Day 3, am- Get eight kids out of the house appropriately dressed by 9am this time so my kids can go to Hebrew school, and birthday parties.  Entertain non-Hebrew school attending foster children for two hours while husband tutors.  Play ring-around-the-rosie and horsie for two hours.
Day 3, pm – One child has birthday party in vicinity of Hebrew school, so decide to take other 7 children to local chinese buffet (you normally would have packed a lunch, but that just wasn’t going to happen today) and to the public library.  Wind sprints, part 1: During lunch, baby has diaper disaster and you suddenly realize that the change of outfit you found for her requires socks – but previous outfit had no socks and you haven’t packed any.   Abandon hope of lunch and race for van, where wonderful, kind friend has just dropped a pile of outgrown baby clothes with you.  Bless friend’s name repeatedly while triumphantly digging out slightly-too-small-but-still-functional socks for baby.  Run back to restaurant with socks.  Wind sprints part II: When arriving at library (after repeated in and out of carseats which you can now do in 2 1/2 minutes (older son has timed)) decide “we don’t need to haul in the diaper bag (which weighs 20lbs easily with clothes for all these kids and enough snacks to feed a small country), we’re only going to be here a few minutes.”  Realize hideous mistake as we are standing in line to check out and 2 year old creates disturbing odor and related mess.  Run for diaper bag.  Run with diaper bag.  Contain child and mess.  Arrive 20 minutes late to pick up son from birthday party.

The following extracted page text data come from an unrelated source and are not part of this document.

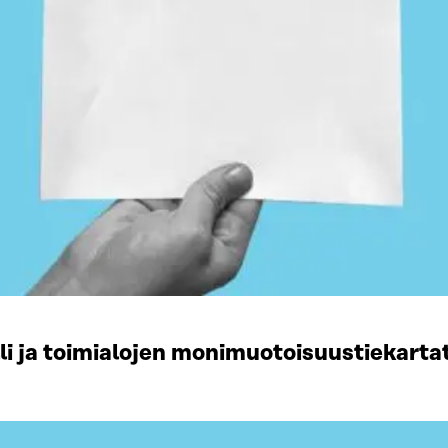
li ja toimialojen monimuotoisuustiekart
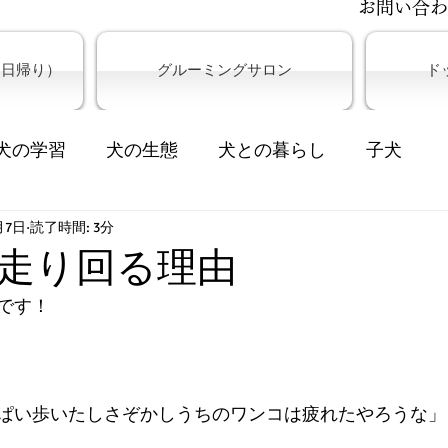
​お問い合
＆日帰り）
グルーミングサロン
ド
犬の学習
犬の生態
犬との暮らし
子犬
月7日
供の教育
読了時間: 3分
走り回る理由
です！
ぱい歩いたしさぞかしうちのワンコは疲れたやろうな」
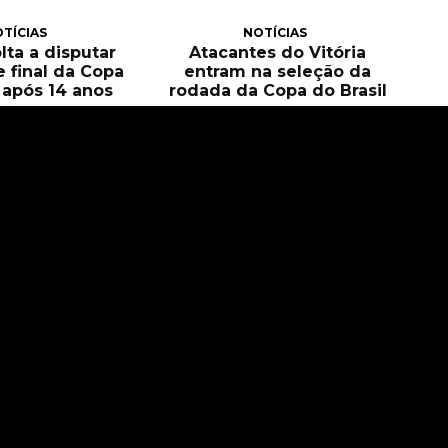
TÍCIAS
NOTÍCIAS
olta a disputar
Atacantes do Vitória
e final da Copa
entram na seleção da
l após 14 anos
rodada da Copa do Brasil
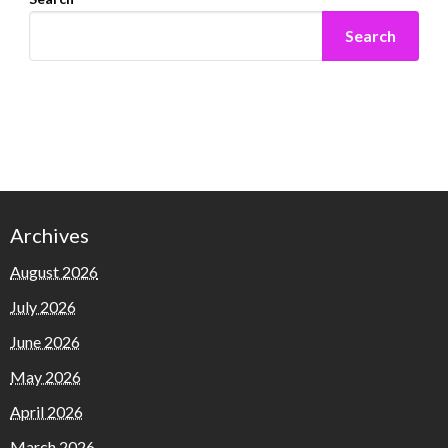
Search
Archives
August 2026
July 2026
June 2026
May 2026
April 2026
March 2026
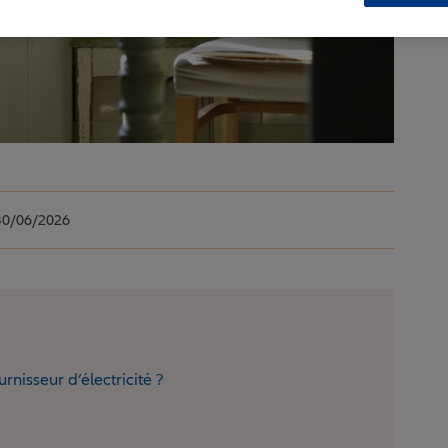
0/06/2026
rnisseur d’électricité ?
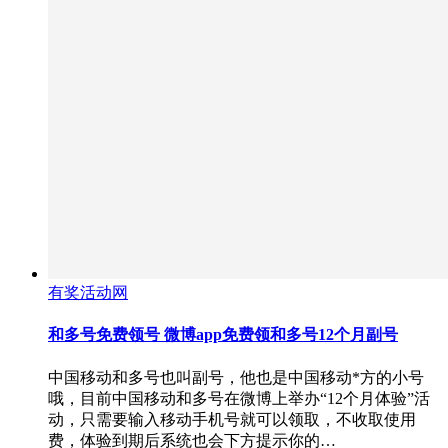
有奖活动网
和多号免费领号 微博app免费领和多号12个月副号
中国移动和多号也叫副号，他也是中国移动*方的小号
哦，目前中国移动和多号在微博上举办“12个月体验”活
动，只需要输入移动手机号就可以领取，不收取使用
费，体验到期后系统也会下方提示你的…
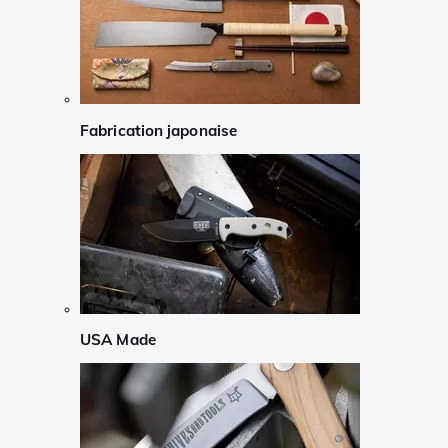
Fabrication japonaise
USA Made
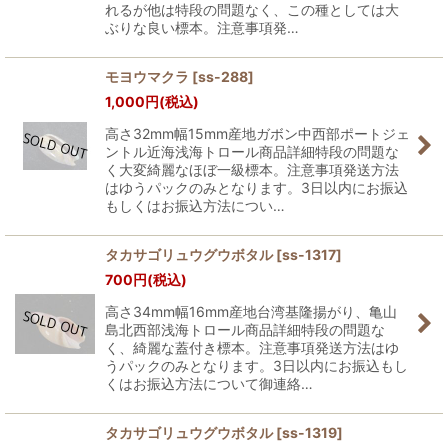
れるが他は特段の問題なく、この種としては大
ぶりな良い標本。注意事項発…
モヨウマクラ
[
ss-288
]
1,000
円
(税込)
高さ32mm幅15mm産地ガボン中西部ポートジェ
ントル近海浅海トロール商品詳細特段の問題な
く大変綺麗なほぼ一級標本。注意事項発送方法
はゆうパックのみとなります。3日以内にお振込
もしくはお振込方法につい…
タカサゴリュウグウボタル
[
ss-1317
]
700
円
(税込)
高さ34mm幅16mm産地台湾基隆揚がり、亀山
島北西部浅海トロール商品詳細特段の問題な
く、綺麗な蓋付き標本。注意事項発送方法はゆ
うパックのみとなります。3日以内にお振込もし
くはお振込方法について御連絡…
タカサゴリュウグウボタル
[
ss-1319
]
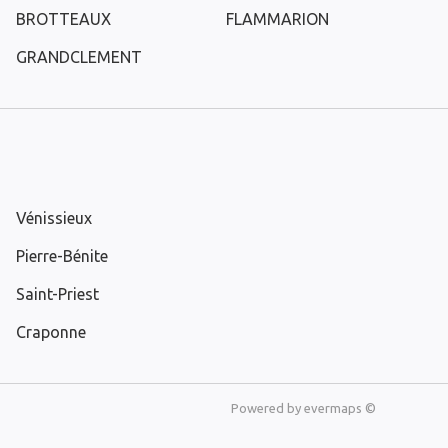
BROTTEAUX
FLAMMARION
GRANDCLEMENT
Vénissieux
Pierre-Bénite
Saint-Priest
Craponne
Powered by
evermaps ©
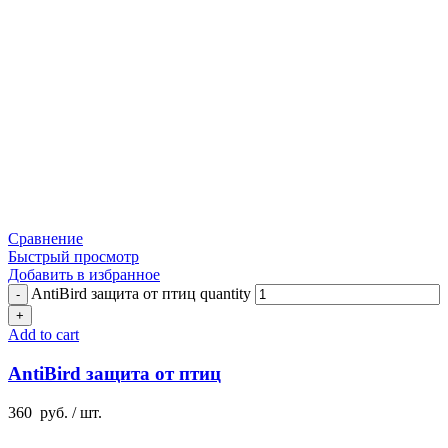
Сравнение
Быстрый просмотр
Добавить в избранное
AntiBird защита от птиц quantity
Add to cart
AntiBird защита от птиц
360
руб.
/ шт.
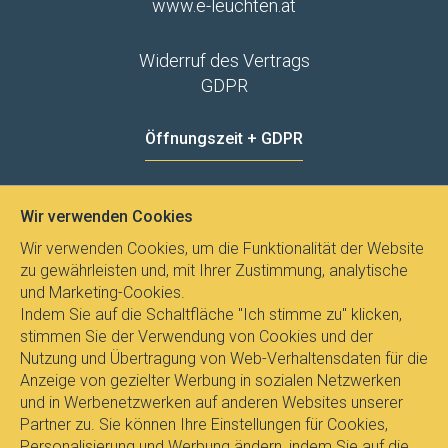
www.e-leuchten.at
Widerruf des Vertrags
GDPR
Öffnungszeit + GDPR
MO - FR
8:00 - 12:00
13:00 - 15:00
Wir verwenden Cookies
Datenschutz
Wir verwenden Cookies, um die Funktionalität der Website
zu gewährleisten und, mit Ihrer Zustimmung, analytische
und Marketing-Cookies.
Indem Sie auf die Schaltfläche "Ich stimme zu" klicken,
stimmen Sie der Verwendung von Cookies und der
Nutzung und Übertragung von Web-Verhaltensdaten für die
Anzeige von gezielter Werbung in sozialen Netzwerken
und in Werbenetzwerken auf anderen Websites unserer
Partner zu. Sie können Ihre Einstellungen für Cookies,
Personalisierung und Werbung ändern, indem Sie auf die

Day 4, am: Wonderful, kind Mother in law arrives to help.  Magical addition of pair of third hands makes life so much better.  Actually have time to do dishes and devour 500 calories without standing up.  Meanwhile, eldest son throws up on bus on way to school and is returned to us.  Repeats vomiting a couple of times just to make sure we’re full up on laundry.  Hear explained by three year old that she was sick and threw up the day before they came.  Hmmm…
Day 4, pm:  Take five kids (four foster plus sick but good natured oldest son) to visit with foster children’s  extended family.  Incredibly heart-warming experience when great-grandmother and grandfather both of whom spent many hours in transit (grandpa spent 30 hours on a bus) to come and get their babies and keep them safe.  Feel incredibly good about being foster parents.  Wind sprints:  Leave kids to visit with family and race out to buy formula, milk and rubber snakes (kids have been fighting over single rubber snake in house).  Seek rubber snakes in several locales at high speed.  Return, take kids home feed, put to bed, actually get to sleep before midnight, although not much.  Eat an actual meal with only a little help from baby.

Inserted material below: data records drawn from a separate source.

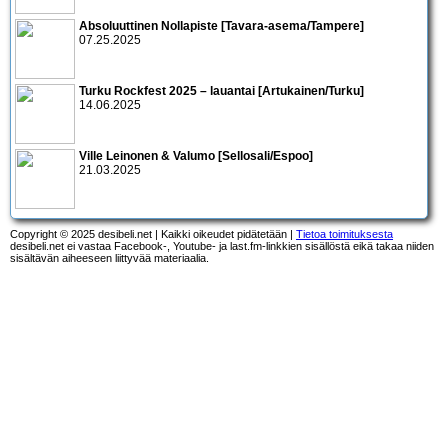
Absoluuttinen Nollapiste [Tavara-asema/Tampere]
07.25.2025
Turku Rockfest 2025 – lauantai [Artukainen/Turku]
14.06.2025
Ville Leinonen & Valumo [Sellosali/Espoo]
21.03.2025
Copyright © 2025 desibeli.net | Kaikki oikeudet pidätetään |
Tietoa toimituksesta
desibeli.net ei vastaa Facebook-, Youtube- ja last.fm-linkkien sisällöstä eikä takaa niiden
sisältävän aiheeseen liittyvää materiaalia.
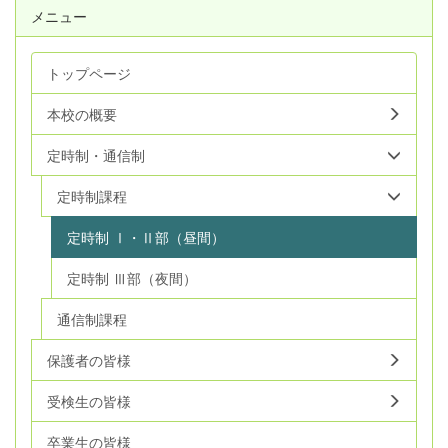
メニュー
トップページ
本校の概要
定時制・通信制
定時制課程
定時制 Ⅰ・Ⅱ部（昼間）
定時制 Ⅲ部（夜間）
通信制課程
保護者の皆様
受検生の皆様
卒業生の皆様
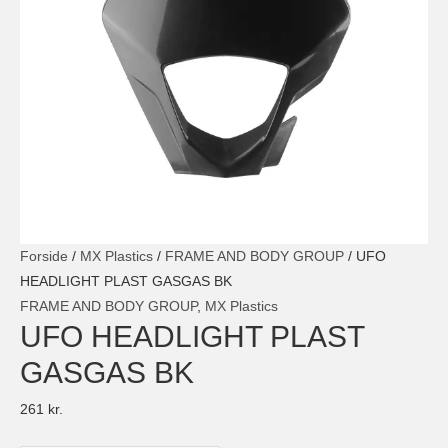
Forside
/
MX Plastics
/
FRAME AND BODY GROUP
/ UFO
HEADLIGHT PLAST GASGAS BK
FRAME AND BODY GROUP
,
MX Plastics
UFO HEADLIGHT PLAST
GASGAS BK
261
kr.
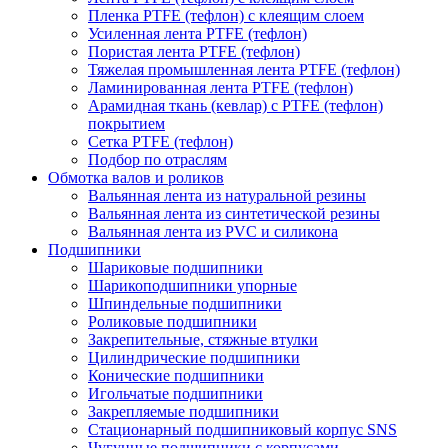
Пленка PTFE (тефлон) с клеящим слоем
Усиленная лента PTFE (тефлон)
Пористая лента PTFE (тефлон)
Тяжелая промышленная лента PTFE (тефлон)
Ламинированная лента PTFE (тефлон)
Арамидная ткань (кевлар) с PTFE (тефлон)
покрытием
Сетка PTFE (тефлон)
Подбор по отраслям
Обмотка валов и роликов
Вальянная лента из натуральной резины
Вальянная лента из синтетической резины
Вальянная лента из PVC и силикона
Подшипники
Шариковые подшипники
Шарикоподшипники упорные
Шпиндельные подшипники
Роликовые подшипники
Закрепительные, стяжные втулки
Цилиндрические подшипники
Конические подшипники
Игольчатые подшипники
Закрепляемые подшипники
Стационарный подшипниковый корпус SNS
Чугунные подшипники с корпусами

Day 5: Take all four kids to the doctor, and finally, by the end of the day, to reunite with Grandpa, who is taking them home to another state.  Pack from stash four days worth of clothing, diapers, formula, baby food, toys and games for children to take on 30 hour bus ride.  Repeatedly bless all the people friends, family and some blog readres who have helped me build said stash because, frankly, if I’d had to take eight kids shopping for clothes I’d be locked in the loony bin right now ;-) .
Day 5, evening: Bring home children, including stomach-bug ridden second son.  Feed everyone popcorn, apple slices and cocoa, because we’re too tired to do anything else.  Get kids into bed at normal bedtime and anticipate a period of relaxation, recovery and laundry doing.  Join husband on couch to triumphantly celebrate a job well done with glasses of wine and a lovely local cheese.   Talk over the events of the week – exhausting, stressful but also wonderful and well worth it.  Miss the kids.
Day 6, 1am. Succumb to stomach virus brought home by some child in residence, whether permanent or temporary.  Profoundly regret cheese and wine.
Day 6: Consume nothing but mint tea and toast.
Repeat!  A slimmer you is on the horizon!